** DATA TO PROCESS follows **

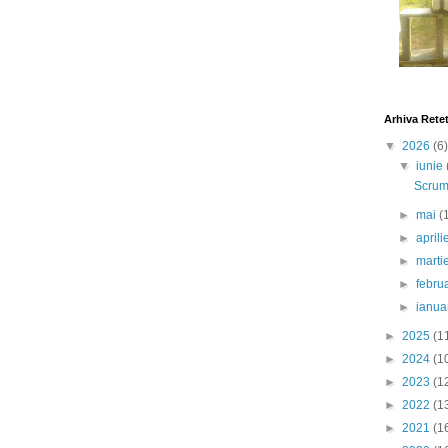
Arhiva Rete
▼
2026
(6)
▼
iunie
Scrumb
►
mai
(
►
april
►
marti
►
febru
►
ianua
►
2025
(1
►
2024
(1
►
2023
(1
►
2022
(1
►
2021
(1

** End of DATA TO PROCESS **
** DATA TO PROCESS follows **

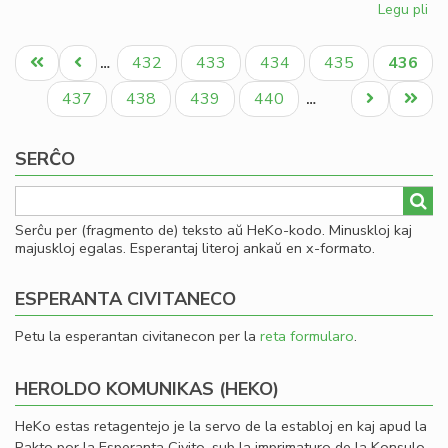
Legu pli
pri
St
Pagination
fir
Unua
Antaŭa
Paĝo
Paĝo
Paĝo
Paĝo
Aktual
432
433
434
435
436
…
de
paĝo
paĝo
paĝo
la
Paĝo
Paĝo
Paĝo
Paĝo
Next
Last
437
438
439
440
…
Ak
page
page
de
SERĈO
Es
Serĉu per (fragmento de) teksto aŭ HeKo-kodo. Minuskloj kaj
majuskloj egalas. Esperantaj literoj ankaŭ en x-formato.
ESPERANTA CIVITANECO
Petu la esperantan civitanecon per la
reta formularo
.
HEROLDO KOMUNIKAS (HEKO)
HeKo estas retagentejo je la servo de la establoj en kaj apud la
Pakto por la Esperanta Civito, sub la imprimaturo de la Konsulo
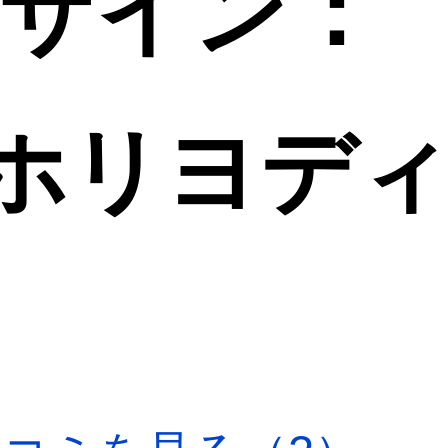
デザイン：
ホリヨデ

** End of DATA TO PROCESS **
** DATA TO PROCESS follows **

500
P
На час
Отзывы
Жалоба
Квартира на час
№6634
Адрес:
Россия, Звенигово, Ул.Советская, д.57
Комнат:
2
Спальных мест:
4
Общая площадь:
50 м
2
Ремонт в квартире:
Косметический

** End of DATA TO PROCESS **

**WHAT TO DO**
Within the listing above, give again exactly every line from the line with "Квартира на час" through the line with "Косметический", both included, and no other line.

**EXERCISE ANSWER**
Квартира на час
№6634
Адрес:
Россия, Звенигово, Ул.Советская, д.57
Комнат:
2
Спальных мест:
4
Общая площадь:
50 м
2
Ремонт в квартире:
Косметический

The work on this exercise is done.